As you said, I fully expect people to just run past the mechanic unless I specifically force the fact of its existence into their brains which is precisely what I was planning on doing.
And, unless you intend to release the game only once totally finished, you'll have to force this fact with every single update. Because even if you intent to release an update every week, there's players that will have totally forget this particularity.
And since there's absolutely no guaranty that a player will effectively save at the end of the previous update, and not in the middle of it for whatever reason, you'll have in fact to constantly remind that it's how it works.
As to what is my goal, I just think it would play nice with the transitions I'm using, giving a more immersive player experience (corporate speak much?), but I can't be sure how well it will work until I have a working prototype.
A transition is a transition. Therefore it's just a nice effect that permit to pass from an image to another. This mean that
you necessarily need to have a full control over its duration.
If the transition is shorter that what you planed, it will not be finished when the new image will be fully displayed, what will looks ridiculous.
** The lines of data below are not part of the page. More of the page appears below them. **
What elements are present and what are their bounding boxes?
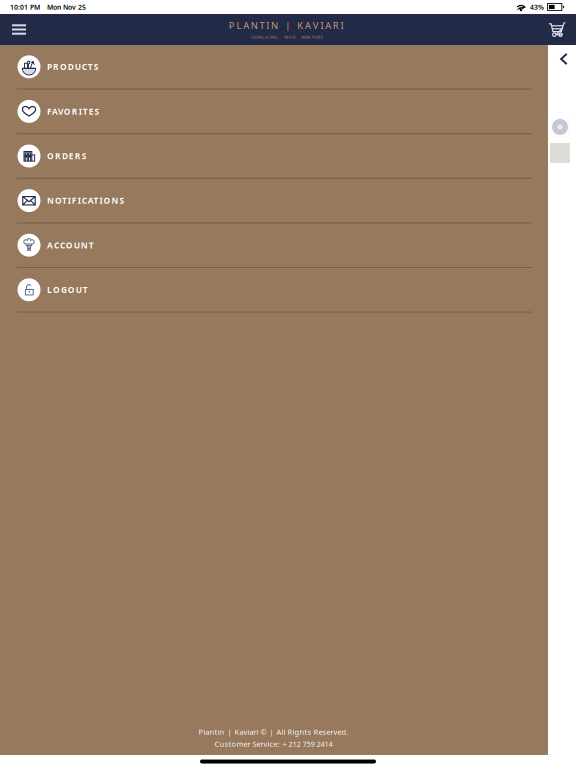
button[interactable]: NOTIFICATIONS — [0, 179, 548, 223]
button[interactable]: Back — [552, 47, 576, 71]
staticText: | — [285, 19, 294, 32]
staticText: PRODUCTS — [47, 61, 101, 72]
staticText: | — [226, 727, 234, 737]
staticText: | — [270, 727, 276, 737]
staticText: · — [298, 34, 300, 40]
staticText: LOGOUT — [47, 284, 90, 296]
staticText: Customer Service: — [214, 739, 282, 749]
staticText: HONG-KONG — [251, 34, 279, 40]
staticText: · — [280, 34, 282, 40]
button[interactable]: LOGOUT — [0, 268, 548, 313]
staticText: Mon Nov 25 — [47, 2, 87, 12]
staticText: All Rights Reserved. — [276, 727, 350, 737]
staticText: 43% — [530, 2, 545, 12]
staticText: + 212 759 2414 — [282, 739, 334, 749]
staticText: ORDERS — [47, 150, 89, 162]
button[interactable]: PRODUCTS — [0, 45, 548, 90]
staticText: Kaviari © — [234, 727, 270, 737]
staticText: PARIS — [284, 34, 297, 40]
button[interactable]: ORDERS — [0, 134, 548, 179]
button[interactable]: FAVORITES — [0, 90, 548, 134]
staticText: NOTIFICATIONS — [47, 195, 126, 206]
staticText: NEW-YORK — [301, 34, 325, 40]
staticText: PLANTIN — [229, 19, 282, 32]
staticText: ACCOUNT — [47, 240, 96, 251]
staticText: 10:01 PM — [10, 2, 41, 12]
button[interactable]: Menu — [0, 14, 38, 45]
staticText: KAVIARI — [297, 19, 347, 32]
button[interactable]: ACCOUNT — [0, 223, 548, 268]
staticText: Plantin — [198, 727, 226, 737]
button[interactable]: Cart — [538, 14, 576, 45]
staticText: FAVORITES — [47, 106, 102, 117]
Imagine that your transition is the current image fading to black, then the next image fading from black. If the player interrupt the transition before the fade to black is finished, the current image will be immediately replaced by the next one, and this before it have fully disappeared. The player will only see the next image, but the effect will be ugly and, as I said, looks ridiculous.
And the same apply for the opposite, therefore a transition longer than what you planed.
With still my fade to then fade from transition, what will happen ? The next image will be fully displayed, and then what ? Well, then nothing, the transition is finished, there's nothing more to do because there's nothing more that can be done.
And, of course, you can't time the transition to match the time the player will pass pressing the button, because you've no way to know this before hand, therefore when you have to plane the time past doing this and the time past doing that.
If your "transition" can be either shorter or longer than what you planed, then it's not a transition, it's an looped effect. And therefore it should be used like a transition, but like an effect.
To this have to be added that transition can be purely skipped if the player want it. And basing a game mechanism on something that can be skipped isn't really a good idea.
Would you be able to give example code just checking the state of mouse button
Not at this time of the night.
There's example in the doc if my memory don't betray me, and some in this forum.